Data records
▶
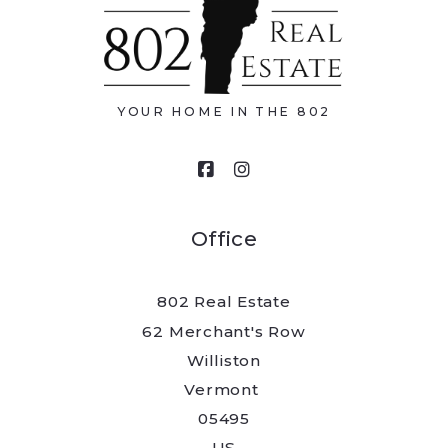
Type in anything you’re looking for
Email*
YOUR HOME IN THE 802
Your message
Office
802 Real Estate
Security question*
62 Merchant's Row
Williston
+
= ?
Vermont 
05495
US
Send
◀
▶
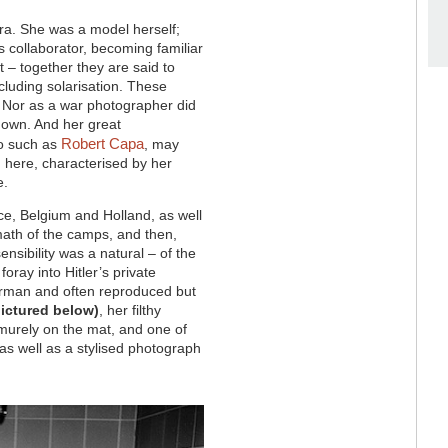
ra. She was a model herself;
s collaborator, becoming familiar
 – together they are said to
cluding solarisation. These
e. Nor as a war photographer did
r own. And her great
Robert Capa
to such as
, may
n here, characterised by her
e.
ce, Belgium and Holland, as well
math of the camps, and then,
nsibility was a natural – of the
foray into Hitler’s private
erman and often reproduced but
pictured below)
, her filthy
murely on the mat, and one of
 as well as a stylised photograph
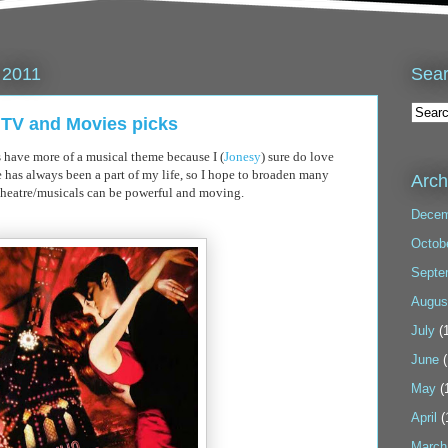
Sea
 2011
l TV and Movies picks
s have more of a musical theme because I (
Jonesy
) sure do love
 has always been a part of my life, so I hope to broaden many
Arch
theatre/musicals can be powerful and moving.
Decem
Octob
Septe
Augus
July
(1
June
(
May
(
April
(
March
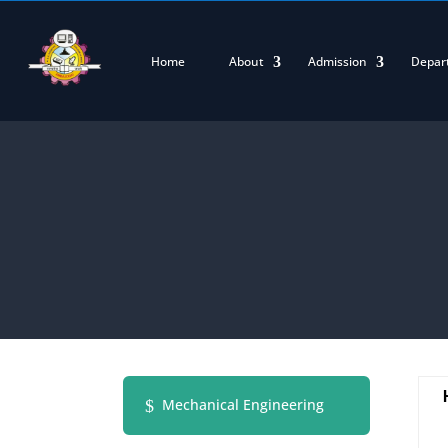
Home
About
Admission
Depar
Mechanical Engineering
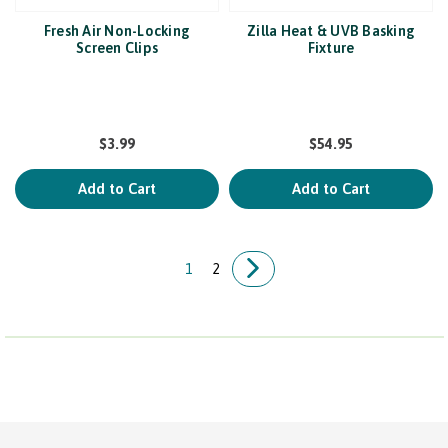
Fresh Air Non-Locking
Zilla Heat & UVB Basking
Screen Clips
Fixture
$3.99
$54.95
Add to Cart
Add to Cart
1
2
◀
• Problem to solve
In the records, find every line that has the string "well" and copy it.

• Exercise solution
ce, Belgium and Holland, as well
 as well as a stylised photograph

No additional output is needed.